- _Work task_
Word for word, copy the entire listing.
>>>>
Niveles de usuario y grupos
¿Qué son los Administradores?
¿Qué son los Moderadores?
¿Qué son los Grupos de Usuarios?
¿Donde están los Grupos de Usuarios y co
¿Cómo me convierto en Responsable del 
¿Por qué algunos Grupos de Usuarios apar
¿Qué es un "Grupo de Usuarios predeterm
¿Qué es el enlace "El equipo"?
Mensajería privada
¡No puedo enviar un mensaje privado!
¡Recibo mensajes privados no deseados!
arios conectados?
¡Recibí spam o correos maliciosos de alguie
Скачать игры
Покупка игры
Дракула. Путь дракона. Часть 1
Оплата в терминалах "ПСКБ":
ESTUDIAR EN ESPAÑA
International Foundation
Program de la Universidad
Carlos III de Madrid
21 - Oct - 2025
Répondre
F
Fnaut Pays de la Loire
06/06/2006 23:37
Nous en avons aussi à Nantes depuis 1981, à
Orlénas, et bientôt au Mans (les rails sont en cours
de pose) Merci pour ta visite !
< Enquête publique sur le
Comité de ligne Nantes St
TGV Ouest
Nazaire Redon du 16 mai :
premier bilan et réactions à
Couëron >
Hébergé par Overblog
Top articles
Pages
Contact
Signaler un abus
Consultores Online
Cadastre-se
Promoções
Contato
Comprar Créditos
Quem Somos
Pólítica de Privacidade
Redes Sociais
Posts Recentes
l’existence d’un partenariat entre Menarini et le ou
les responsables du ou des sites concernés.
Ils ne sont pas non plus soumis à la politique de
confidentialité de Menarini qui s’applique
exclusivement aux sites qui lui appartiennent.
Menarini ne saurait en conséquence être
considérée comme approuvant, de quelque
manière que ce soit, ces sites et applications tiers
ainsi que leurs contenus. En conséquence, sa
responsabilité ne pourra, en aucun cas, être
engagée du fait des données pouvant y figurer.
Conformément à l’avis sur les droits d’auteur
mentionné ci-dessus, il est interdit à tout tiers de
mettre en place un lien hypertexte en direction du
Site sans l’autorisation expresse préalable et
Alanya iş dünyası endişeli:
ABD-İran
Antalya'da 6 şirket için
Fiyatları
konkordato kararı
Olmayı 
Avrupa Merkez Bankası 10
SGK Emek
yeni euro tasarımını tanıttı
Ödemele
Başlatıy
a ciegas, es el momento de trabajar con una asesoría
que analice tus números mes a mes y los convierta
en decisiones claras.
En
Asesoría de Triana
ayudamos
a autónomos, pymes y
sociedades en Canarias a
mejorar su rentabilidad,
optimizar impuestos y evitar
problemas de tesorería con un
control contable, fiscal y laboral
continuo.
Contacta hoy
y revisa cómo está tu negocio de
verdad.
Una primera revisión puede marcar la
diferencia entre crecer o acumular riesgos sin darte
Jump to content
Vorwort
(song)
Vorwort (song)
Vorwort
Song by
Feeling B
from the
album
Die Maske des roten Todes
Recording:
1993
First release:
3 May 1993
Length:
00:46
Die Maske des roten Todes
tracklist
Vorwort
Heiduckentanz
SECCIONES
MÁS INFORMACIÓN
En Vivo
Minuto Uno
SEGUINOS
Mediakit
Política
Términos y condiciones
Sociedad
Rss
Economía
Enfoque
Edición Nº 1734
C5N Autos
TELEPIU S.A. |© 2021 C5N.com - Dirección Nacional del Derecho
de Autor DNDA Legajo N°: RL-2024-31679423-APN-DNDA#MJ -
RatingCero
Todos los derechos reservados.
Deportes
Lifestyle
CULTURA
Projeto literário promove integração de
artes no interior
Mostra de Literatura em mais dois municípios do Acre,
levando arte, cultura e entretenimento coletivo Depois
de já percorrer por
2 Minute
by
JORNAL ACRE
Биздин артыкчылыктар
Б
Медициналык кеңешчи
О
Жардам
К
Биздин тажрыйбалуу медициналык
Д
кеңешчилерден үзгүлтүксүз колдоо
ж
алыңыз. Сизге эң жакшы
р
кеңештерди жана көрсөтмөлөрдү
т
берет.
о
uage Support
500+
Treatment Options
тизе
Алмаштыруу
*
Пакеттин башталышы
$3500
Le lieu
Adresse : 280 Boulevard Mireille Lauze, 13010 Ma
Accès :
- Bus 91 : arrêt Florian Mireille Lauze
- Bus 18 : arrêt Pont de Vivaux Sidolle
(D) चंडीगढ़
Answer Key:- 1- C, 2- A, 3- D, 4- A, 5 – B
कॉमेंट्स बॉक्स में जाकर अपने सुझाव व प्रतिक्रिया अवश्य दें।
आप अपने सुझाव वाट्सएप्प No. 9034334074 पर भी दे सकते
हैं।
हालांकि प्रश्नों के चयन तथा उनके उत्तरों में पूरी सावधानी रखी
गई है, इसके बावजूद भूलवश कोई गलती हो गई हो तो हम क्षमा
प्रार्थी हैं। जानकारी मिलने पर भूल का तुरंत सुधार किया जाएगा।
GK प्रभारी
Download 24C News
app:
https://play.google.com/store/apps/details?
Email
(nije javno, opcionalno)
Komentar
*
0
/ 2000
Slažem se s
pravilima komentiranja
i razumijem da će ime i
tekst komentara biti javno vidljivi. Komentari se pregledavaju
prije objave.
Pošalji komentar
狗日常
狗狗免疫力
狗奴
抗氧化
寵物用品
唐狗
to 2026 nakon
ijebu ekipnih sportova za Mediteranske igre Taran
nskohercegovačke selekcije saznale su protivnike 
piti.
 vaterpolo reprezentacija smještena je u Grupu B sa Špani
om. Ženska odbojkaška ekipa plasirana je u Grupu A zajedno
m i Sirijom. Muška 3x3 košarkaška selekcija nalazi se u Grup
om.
<<<<
- _Answer box_
Niveles de usuario y grupos
¿Qué son los Administradores?
¿Qué son los Moderadores?
¿Qué son los Grupos de Usuarios?
¿Donde están los Grupos de Usuarios y co
¿Cómo me convierto en Responsable del 
¿Por qué algunos Grupos de Usuarios apar
¿Qué es un "Grupo de Usuarios predeterm
¿Qué es el enlace "El equipo"?
Mensajería privada
¡No puedo enviar un mensaje privado!
¡Recibo mensajes privados no deseados!
arios conectados?
¡Recibí spam o correos maliciosos de alguie
Скачать игры
Покупка игры
Дракула. Путь дракона. Часть 1
Оплата в терминалах "ПСКБ":
ESTUDIAR EN ESPAÑA
International Foundation
Program de la Universidad
Carlos III de Madrid
21 - Oct - 2025
Répondre
F
Fnaut Pays de la Loire
06/06/2006 23:37
Nous en avons aussi à Nantes depuis 1981, à
Orlénas, et bientôt au Mans (les rails sont en cours
de pose) Merci pour ta visite !
< Enquête publique sur le
Comité de ligne Nantes St
TGV Ouest
Nazaire Redon du 16 mai :
premier bilan et réactions à
Couëron >
Hébergé par Overblog
Top articles
Pages
Contact
Signaler un abus
Consultores Online
Cadastre-se
Promoções
Contato
Comprar Créditos
Quem Somos
Pólítica de Privacidade
Redes Sociais
Posts Recentes
l’existence d’un partenariat entre Menarini et le ou
les responsables du ou des sites concernés.
Ils ne sont pas non plus soumis à la politique de
confidentialité de Menarini qui s’applique
exclusivement aux sites qui lui appartiennent.
Menarini ne saurait en conséquence être
considérée comme approuvant, de quelque
manière que ce soit, ces sites et applications tiers
ainsi que leurs contenus. En conséquence, sa
responsabilité ne pourra, en aucun cas, être
engagée du fait des données pouvant y figurer.
Conformément à l’avis sur les droits d’auteur
mentionné ci-dessus, il est interdit à tout tiers de
mettre en place un lien hypertexte en direction du
Site sans l’autorisation expresse préalable et
Alanya iş dünyası endişeli:
ABD-İran
Antalya'da 6 şirket için
Fiyatları
konkordato kararı
Olmayı 
Avrupa Merkez Bankası 10
SGK Emek
yeni euro tasarımını tanıttı
Ödemele
Başlatıy
a ciegas, es el momento de trabajar con una asesoría
que analice tus números mes a mes y los convierta
en decisiones claras.
En
Asesoría de Triana
ayudamos
a autónomos, pymes y
sociedades en Canarias a
mejorar su rentabilidad,
optimizar impuestos y evitar
problemas de tesorería con un
control contable, fiscal y laboral
continuo.
Contacta hoy
y revisa cómo está tu negocio de
verdad.
Una primera revisión puede marcar la
diferencia entre crecer o acumular riesgos sin darte
Jump to content
Vorwort
(song)
Vorwort (song)
Vorwort
Song by
Feeling B
from the
album
Die Maske des roten Todes
Recording:
1993
First release:
3 May 1993
Length:
00:46
Die Maske des roten Todes
tracklist
Vorwort
Heiduckentanz
SECCIONES
MÁS INFORMACIÓN
En Vivo
Minuto Uno
SEGUINOS
Mediakit
Política
Términos y condiciones
Sociedad
Rss
Economía
Enfoque
Edición Nº 1734
C5N Autos
TELEPIU S.A. |© 2021 C5N.com - Dirección Nacional del Derecho
de Autor DNDA Legajo N°: RL-2024-31679423-APN-DNDA#MJ -
RatingCero
Todos los derechos reservados.
Deportes
Lifestyle
CULTURA
Projeto literário promove integração de
artes no interior
Mostra de Literatura em mais dois municípios do Acre,
levando arte, cultura e entretenimento coletivo Depois
de já percorrer por
2 Minute
by
JORNAL ACRE
Биздин артыкчылыктар
Б
Медициналык кеңешчи
О
Жардам
К
Биздин тажрыйбалуу медициналык
Д
кеңешчилерден үзгүлтүксүз колдоо
ж
алыңыз. Сизге эң жакшы
р
кеңештерди жана көрсөтмөлөрдү
т
берет.
о
uage Support
500+
Treatment Options
тизе
Алмаштыруу
*
Пакеттин башталышы
$3500
Le lieu
Adresse : 280 Boulevard Mireille Lauze, 13010 Ma
Accès :
- Bus 91 : arrêt Florian Mireille Lauze
- Bus 18 : arrêt Pont de Vivaux Sidolle
(D) चंडीगढ़
Answer Key:- 1- C, 2- A, 3- D, 4- A, 5 – B
कॉमेंट्स बॉक्स में जाकर अपने सुझाव व प्रतिक्रिया अवश्य दें।
आप अपने सुझाव वाट्सएप्प No. 9034334074 पर भी दे सकते
हैं।
हालांकि प्रश्नों के चयन तथा उनके उत्तरों में पूरी सावधानी रखी
गई है, इसके बावजूद भूलवश कोई गलती हो गई हो तो हम क्षमा
प्रार्थी हैं। जानकारी मिलने पर भूल का तुरंत सुधार किया जाएगा।
GK प्रभारी
Download 24C News
app:
https://play.google.com/store/apps/details?
Email
(nije javno, opcionalno)
Komentar
*
0
/ 2000
Slažem se s
pravilima komentiranja
i razumijem da će ime i
tekst komentara biti javno vidljivi. Komentari se pregledavaju
prije objave.
Pošalji komentar
狗日常
狗狗免疫力
狗奴
抗氧化
寵物用品
唐狗
to 2026 nakon
ijebu ekipnih sportova za Mediteranske igre Taran
nskohercegovačke selekcije saznale su protivnike 
piti.
 vaterpolo reprezentacija smještena je u Grupu B sa Špani
om. Ženska odbojkaška ekipa plasirana je u Grupu A zajedno
m i Sirijom. Muška 3x3 košarkaška selekcija nalazi se u Grup
om.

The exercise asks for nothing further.